Records provided:
########################################
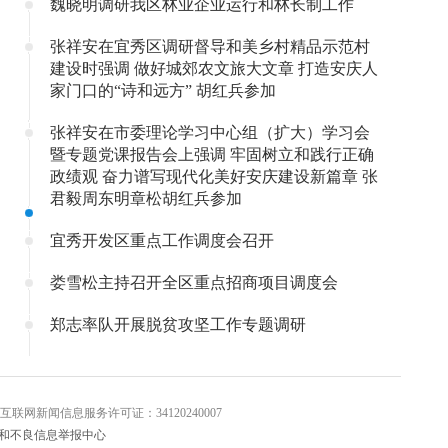
魏晓明调研我区林业企业运行和林长制工作
张祥安在宜秀区调研督导和美乡村精品示范村
建设时强调 做好城郊农文旅大文章 打造安庆人
家门口的“诗和远方” 胡红兵参加
张祥安在市委理论学习中心组（扩大）学习会
暨专题党课报告会上强调 牢固树立和践行正确
政绩观 奋力谱写现代化美好安庆建设新篇章 张
君毅周东明章松胡红兵参加
宜秀开发区重点工作调度会召开
娄雪松主持召开全区重点招商项目调度会
郑志率队开展脱贫攻坚工作专题调研
信息服务许可证：34120240007
和不良信息举报中心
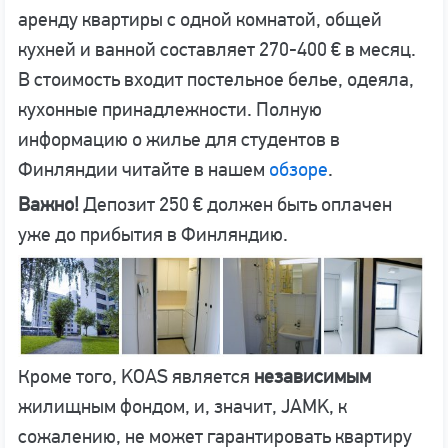
аренду квартиры с одной комнатой, общей
кухней и ванной составляет 270-400 € в месяц.
В стоимость входит постельное белье, одеяла,
кухонные принадлежности. Полную
информацию о жилье для студентов в
Финляндии читайте в нашем
обзоре
.
Важно!
Депозит 250 € должен быть оплачен
уже до прибытия в Финляндию.
Кроме того, KOAS является
независимым
жилищным фондом, и, значит, JAMK, к
сожалению, не может гарантировать квартиру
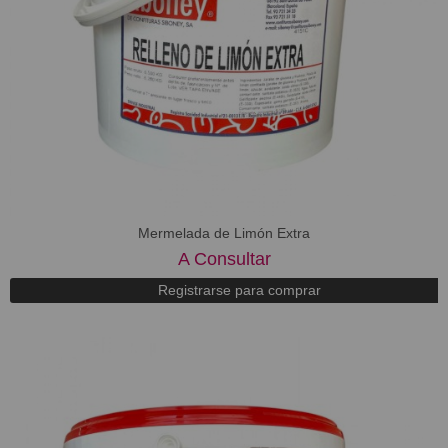
Mermelada de Limón Extra
A Consultar
Registrarse para comprar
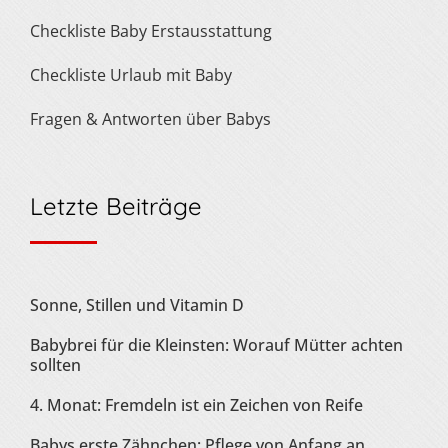
Checkliste Baby Erstausstattung
Checkliste Urlaub mit Baby
Fragen & Antworten über Babys
Letzte Beiträge
Sonne, Stillen und Vitamin D
Babybrei für die Kleinsten: Worauf Mütter achten
sollten
4. Monat: Fremdeln ist ein Zeichen von Reife
Babys erste Zähnchen: Pflege von Anfang an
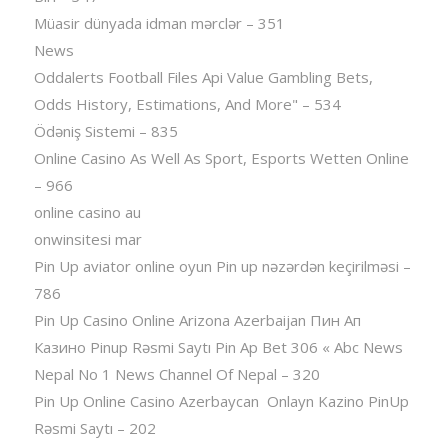
Müasir dünyada idman mərclər – 351
News
Oddalerts Football Files Api Value Gambling Bets,
Odds History, Estimations, And More" – 534
Ödəniş Sistemi – 835
Online Casino As Well As Sport, Esports Wetten Online
– 966
online casino au
onwinsitesi mar
Pin Up aviator️ online oyun Pin up nəzərdən keçirilməsi –
786
Pin Up Casino Online Arizona Azerbaijan Пин Ап
Казино Pinup Rəsmi Saytı Pin Ap Bet 306 « Abc News
Nepal No 1 News Channel Of Nepal – 320
Pin Up Online Casino Azerbaycan ️ Onlayn Kazino PinUp
Rəsmi Saytı – 202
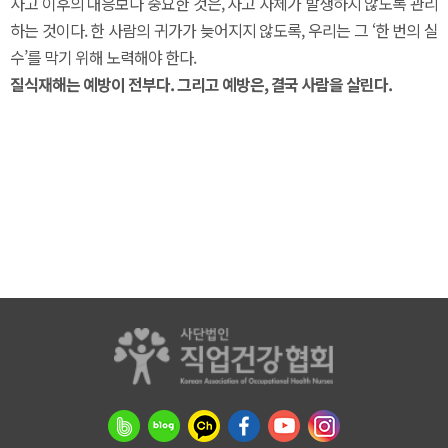
사고 이후의 대응보다 중요한 것은, 사고 자체가 발생하지 않도록 관리
하는 것이다. 한 사람의 귀가가 늦어지지 않도록, 우리는 그 ‘한 번의 실
수’를 막기 위해 노력해야 한다.
질식재해는 예방이 전부다. 그리고 예방은, 결국 사람을 살린다.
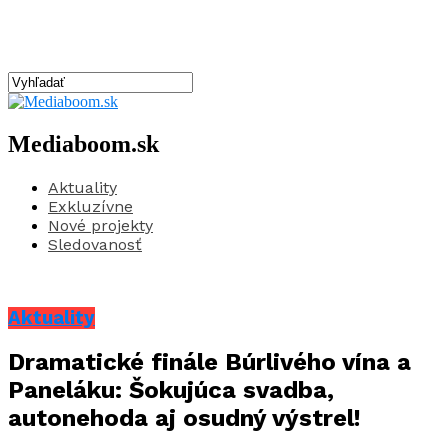
Mediaboom.sk
Aktuality
Exkluzívne
Nové projekty
Sledovanosť
Aktuality
Dramatické finále Búrlivého vína a
Paneláku: Šokujúca svadba,
autonehoda aj osudný výstrel!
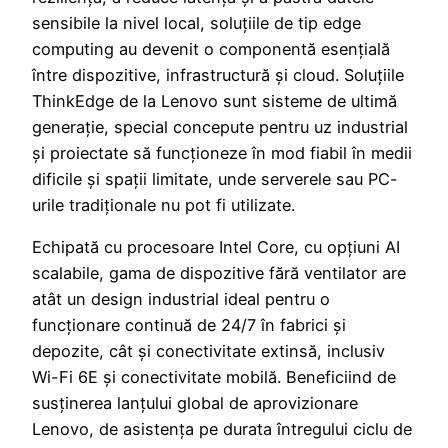
sensibile la nivel local, soluțiile de tip edge
computing au devenit o componentă esențială
între dispozitive, infrastructură și cloud. Soluțiile
ThinkEdge de la Lenovo sunt sisteme de ultimă
generație, special concepute pentru uz industrial
și proiectate să funcționeze în mod fiabil în medii
dificile și spații limitate, unde serverele sau PC-
urile tradiționale nu pot fi utilizate.
Echipată cu procesoare Intel Core, cu opțiuni AI
scalabile, gama de dispozitive fără ventilator are
atât un design industrial ideal pentru o
funcționare continuă de 24/7 în fabrici și
depozite, cât și conectivitate extinsă, inclusiv
Wi-Fi 6E și conectivitate mobilă. Beneficiind de
susținerea lanțului global de aprovizionare
Lenovo, de asistența pe durata întregului ciclu de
########################################
How to complete this task: List all lines in the material containing the string "News".

Completed task:
News
Казино Pinup Rəsmi Saytı Pin Ap Bet 306 « Abc News
Nepal No 1 News Channel Of Nepal – 320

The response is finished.